● **TASK DESCRIPTION**
Work out how many lines in the entries below include the word "value". Give nothing but the number.
===== GIVEN RECORDS =====
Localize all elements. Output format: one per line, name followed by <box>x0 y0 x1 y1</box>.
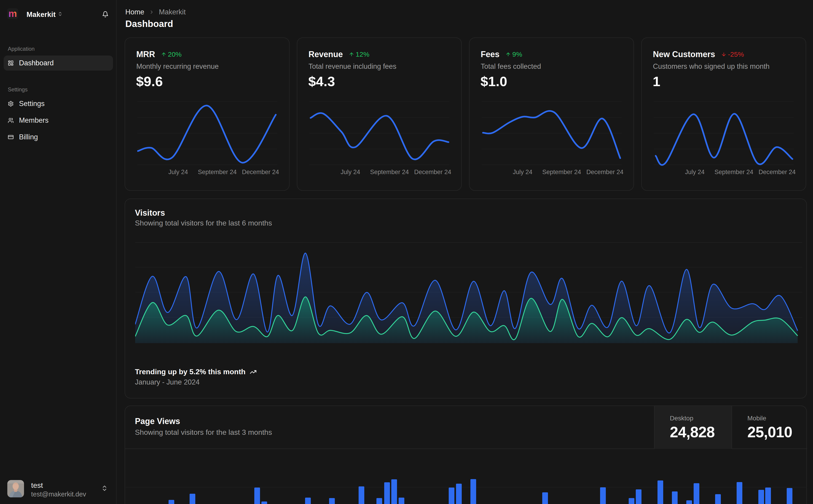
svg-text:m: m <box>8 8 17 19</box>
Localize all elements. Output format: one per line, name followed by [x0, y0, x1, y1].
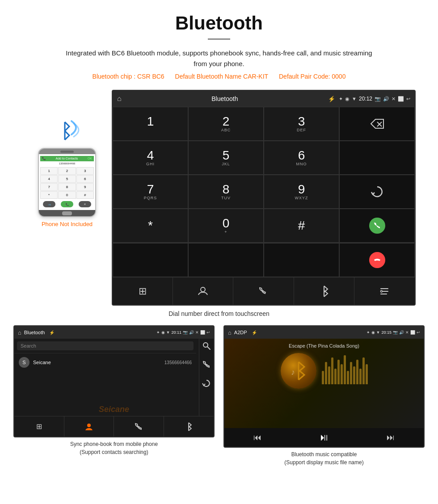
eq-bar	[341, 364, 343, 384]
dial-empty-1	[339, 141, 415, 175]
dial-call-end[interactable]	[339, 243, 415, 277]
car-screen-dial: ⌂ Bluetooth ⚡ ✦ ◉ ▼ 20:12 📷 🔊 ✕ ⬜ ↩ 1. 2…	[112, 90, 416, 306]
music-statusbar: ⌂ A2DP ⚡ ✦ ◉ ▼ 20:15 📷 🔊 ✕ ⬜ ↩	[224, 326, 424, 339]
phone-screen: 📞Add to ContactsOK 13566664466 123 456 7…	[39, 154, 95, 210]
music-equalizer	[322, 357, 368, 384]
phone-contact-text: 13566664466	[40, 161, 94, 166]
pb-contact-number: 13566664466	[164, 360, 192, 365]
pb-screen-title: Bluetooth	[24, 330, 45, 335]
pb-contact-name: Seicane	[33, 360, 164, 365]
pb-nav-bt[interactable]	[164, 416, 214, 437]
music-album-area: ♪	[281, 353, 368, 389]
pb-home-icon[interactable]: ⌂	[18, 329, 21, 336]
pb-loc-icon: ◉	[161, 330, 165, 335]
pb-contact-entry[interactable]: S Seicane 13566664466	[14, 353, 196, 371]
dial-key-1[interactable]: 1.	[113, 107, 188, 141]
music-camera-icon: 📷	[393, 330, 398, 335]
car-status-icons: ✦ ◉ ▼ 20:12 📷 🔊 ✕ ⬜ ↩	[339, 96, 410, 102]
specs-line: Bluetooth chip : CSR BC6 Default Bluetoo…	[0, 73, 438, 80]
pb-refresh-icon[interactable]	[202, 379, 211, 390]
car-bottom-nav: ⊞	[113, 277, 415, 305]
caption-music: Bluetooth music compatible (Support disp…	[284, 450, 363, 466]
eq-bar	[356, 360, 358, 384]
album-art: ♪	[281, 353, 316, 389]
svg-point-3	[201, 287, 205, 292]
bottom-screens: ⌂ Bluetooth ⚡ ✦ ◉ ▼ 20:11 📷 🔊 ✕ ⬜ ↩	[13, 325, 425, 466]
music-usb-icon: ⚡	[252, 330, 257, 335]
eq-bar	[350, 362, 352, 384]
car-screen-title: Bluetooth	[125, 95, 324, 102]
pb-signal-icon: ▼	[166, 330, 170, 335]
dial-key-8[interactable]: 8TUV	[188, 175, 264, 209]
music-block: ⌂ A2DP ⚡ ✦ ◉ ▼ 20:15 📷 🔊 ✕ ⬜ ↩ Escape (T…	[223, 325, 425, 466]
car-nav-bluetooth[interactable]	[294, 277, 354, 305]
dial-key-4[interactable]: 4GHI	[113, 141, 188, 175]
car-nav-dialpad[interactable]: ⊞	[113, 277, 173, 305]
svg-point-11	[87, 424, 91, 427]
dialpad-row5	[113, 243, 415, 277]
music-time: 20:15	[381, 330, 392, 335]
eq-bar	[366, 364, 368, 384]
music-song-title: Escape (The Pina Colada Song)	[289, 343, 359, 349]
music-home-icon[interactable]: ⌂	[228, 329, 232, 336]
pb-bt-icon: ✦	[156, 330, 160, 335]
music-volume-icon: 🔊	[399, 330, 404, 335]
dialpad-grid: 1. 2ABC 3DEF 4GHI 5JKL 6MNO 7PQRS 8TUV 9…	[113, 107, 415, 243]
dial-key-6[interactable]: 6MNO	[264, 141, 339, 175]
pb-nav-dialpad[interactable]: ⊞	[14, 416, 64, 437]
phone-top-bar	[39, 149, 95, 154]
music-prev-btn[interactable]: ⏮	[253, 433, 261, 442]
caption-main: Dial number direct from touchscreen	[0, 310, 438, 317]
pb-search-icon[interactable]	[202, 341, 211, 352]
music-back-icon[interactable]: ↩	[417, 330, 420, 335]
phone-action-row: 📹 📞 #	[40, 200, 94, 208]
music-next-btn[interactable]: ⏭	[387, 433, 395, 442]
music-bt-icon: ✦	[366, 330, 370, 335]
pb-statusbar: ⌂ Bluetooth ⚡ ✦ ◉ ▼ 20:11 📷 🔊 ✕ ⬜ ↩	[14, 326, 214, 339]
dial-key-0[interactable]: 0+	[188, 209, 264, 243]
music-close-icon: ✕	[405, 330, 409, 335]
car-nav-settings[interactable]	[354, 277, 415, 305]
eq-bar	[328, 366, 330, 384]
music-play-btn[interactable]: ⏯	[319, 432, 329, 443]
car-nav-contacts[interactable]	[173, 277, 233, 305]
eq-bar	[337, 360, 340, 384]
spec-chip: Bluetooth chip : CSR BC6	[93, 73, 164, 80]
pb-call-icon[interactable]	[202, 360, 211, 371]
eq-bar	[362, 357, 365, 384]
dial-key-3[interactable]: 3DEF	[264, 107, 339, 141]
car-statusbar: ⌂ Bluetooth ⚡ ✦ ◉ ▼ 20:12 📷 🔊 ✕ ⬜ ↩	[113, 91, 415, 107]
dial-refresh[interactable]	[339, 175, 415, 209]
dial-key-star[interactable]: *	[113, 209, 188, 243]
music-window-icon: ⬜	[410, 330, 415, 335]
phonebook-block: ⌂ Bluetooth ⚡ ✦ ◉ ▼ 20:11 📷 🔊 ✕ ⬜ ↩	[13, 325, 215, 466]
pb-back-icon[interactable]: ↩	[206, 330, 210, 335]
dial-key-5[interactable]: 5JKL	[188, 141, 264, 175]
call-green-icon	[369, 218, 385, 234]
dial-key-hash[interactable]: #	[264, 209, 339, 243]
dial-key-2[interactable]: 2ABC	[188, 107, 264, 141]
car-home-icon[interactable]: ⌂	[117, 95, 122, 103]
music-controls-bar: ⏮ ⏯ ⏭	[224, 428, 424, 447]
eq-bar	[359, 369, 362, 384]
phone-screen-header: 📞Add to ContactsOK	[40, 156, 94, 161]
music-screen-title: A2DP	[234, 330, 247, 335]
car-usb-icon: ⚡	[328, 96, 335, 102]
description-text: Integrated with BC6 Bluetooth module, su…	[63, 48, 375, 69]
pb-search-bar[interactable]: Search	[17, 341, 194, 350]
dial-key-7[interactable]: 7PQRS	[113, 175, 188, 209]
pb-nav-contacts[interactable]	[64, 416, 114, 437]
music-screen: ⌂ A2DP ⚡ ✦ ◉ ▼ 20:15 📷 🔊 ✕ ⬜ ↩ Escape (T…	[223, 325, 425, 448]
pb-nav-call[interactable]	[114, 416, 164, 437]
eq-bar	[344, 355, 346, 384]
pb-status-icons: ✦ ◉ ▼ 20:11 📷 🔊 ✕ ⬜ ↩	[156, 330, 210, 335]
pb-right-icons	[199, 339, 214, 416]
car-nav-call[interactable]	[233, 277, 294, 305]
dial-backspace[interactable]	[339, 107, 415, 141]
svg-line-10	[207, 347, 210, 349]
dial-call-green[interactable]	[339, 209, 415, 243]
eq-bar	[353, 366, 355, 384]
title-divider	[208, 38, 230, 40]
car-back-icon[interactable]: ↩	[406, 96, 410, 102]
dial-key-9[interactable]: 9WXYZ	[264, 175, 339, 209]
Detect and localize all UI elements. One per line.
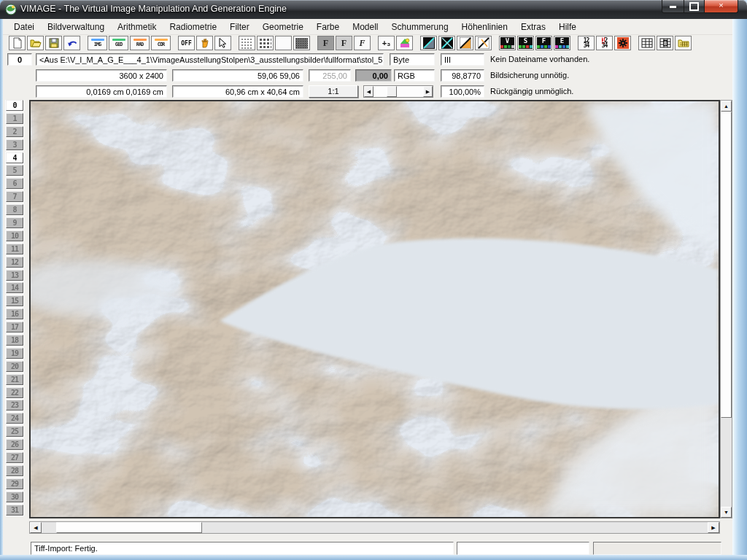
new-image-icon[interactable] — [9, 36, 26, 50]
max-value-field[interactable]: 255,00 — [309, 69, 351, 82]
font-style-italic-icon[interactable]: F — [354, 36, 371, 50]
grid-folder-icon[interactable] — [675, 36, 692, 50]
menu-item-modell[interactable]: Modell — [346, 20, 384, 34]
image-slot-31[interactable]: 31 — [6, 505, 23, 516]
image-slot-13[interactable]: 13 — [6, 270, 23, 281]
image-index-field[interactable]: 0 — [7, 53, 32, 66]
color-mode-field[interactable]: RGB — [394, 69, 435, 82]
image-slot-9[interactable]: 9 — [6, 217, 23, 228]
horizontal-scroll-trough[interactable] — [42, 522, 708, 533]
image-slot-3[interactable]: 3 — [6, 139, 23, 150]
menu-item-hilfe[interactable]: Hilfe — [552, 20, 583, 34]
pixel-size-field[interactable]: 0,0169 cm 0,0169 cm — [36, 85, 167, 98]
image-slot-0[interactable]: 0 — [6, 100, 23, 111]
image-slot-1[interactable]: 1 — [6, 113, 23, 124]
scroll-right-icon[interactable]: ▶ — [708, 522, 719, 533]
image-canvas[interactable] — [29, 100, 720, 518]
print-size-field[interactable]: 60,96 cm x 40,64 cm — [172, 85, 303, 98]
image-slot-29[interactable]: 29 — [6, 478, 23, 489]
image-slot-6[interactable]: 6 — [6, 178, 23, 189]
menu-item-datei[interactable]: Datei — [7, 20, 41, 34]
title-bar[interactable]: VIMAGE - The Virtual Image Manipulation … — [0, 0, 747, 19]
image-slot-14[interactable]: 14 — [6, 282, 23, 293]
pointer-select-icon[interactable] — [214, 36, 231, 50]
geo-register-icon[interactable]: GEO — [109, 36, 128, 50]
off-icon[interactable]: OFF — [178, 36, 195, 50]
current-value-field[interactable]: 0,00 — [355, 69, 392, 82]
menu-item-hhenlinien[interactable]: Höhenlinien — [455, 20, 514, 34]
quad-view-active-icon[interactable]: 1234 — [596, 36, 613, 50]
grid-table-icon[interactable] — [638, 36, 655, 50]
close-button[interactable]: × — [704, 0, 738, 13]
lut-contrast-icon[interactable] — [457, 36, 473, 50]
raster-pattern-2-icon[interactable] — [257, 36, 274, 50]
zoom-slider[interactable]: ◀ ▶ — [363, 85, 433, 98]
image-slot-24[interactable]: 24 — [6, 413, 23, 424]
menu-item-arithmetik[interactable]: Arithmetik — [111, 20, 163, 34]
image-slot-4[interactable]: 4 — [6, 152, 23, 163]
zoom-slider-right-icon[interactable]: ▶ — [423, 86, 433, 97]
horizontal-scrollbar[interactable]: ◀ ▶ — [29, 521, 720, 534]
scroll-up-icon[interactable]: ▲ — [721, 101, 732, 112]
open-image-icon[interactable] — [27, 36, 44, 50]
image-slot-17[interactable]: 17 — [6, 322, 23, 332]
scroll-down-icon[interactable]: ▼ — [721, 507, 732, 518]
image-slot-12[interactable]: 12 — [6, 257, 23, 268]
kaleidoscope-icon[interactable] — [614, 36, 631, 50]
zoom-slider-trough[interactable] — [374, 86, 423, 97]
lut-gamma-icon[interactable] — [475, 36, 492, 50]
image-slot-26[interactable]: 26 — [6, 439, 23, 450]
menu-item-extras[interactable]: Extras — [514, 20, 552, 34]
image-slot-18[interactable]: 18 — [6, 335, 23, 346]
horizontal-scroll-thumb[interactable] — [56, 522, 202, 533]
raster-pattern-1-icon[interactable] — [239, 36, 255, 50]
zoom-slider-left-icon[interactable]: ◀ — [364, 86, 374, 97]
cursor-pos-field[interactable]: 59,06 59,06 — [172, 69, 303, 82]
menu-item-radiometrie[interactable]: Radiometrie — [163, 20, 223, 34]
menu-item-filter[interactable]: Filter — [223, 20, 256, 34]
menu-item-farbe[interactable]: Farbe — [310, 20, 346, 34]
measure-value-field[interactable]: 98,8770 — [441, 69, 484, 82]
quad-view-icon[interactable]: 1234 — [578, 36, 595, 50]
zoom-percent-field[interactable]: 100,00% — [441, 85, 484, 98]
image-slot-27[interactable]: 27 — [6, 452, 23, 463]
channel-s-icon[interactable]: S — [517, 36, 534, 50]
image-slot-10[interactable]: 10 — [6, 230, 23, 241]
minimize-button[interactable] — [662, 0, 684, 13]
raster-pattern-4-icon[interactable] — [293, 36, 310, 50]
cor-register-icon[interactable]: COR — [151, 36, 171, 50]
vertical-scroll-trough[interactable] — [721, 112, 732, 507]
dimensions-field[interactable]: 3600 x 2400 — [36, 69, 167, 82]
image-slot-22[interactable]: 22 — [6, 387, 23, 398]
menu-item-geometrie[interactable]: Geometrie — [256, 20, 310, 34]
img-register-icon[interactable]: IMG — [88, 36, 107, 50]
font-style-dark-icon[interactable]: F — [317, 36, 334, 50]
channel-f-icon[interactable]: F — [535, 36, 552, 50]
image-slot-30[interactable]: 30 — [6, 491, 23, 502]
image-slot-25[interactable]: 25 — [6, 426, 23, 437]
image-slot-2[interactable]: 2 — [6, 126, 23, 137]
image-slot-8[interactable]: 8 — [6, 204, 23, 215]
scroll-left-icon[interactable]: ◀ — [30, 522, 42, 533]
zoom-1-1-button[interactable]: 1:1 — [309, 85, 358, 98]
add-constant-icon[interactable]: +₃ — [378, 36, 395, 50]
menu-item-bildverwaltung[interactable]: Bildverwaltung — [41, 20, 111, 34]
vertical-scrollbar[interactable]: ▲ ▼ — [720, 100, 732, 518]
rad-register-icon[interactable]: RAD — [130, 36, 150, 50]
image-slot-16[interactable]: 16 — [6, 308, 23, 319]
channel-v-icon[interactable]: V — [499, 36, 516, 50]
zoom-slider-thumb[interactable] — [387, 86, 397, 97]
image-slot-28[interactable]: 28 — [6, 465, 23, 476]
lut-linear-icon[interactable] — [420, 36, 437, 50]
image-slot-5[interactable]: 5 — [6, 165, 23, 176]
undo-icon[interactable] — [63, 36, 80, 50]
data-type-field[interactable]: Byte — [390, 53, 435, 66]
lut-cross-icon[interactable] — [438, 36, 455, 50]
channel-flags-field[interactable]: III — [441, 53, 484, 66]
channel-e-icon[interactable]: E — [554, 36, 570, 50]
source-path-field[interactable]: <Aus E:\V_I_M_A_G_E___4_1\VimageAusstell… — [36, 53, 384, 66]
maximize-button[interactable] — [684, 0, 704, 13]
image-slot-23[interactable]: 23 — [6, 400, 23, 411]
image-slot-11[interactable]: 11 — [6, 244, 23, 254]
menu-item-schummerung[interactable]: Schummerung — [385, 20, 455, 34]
=====
● **EXERCISE RESULT**
3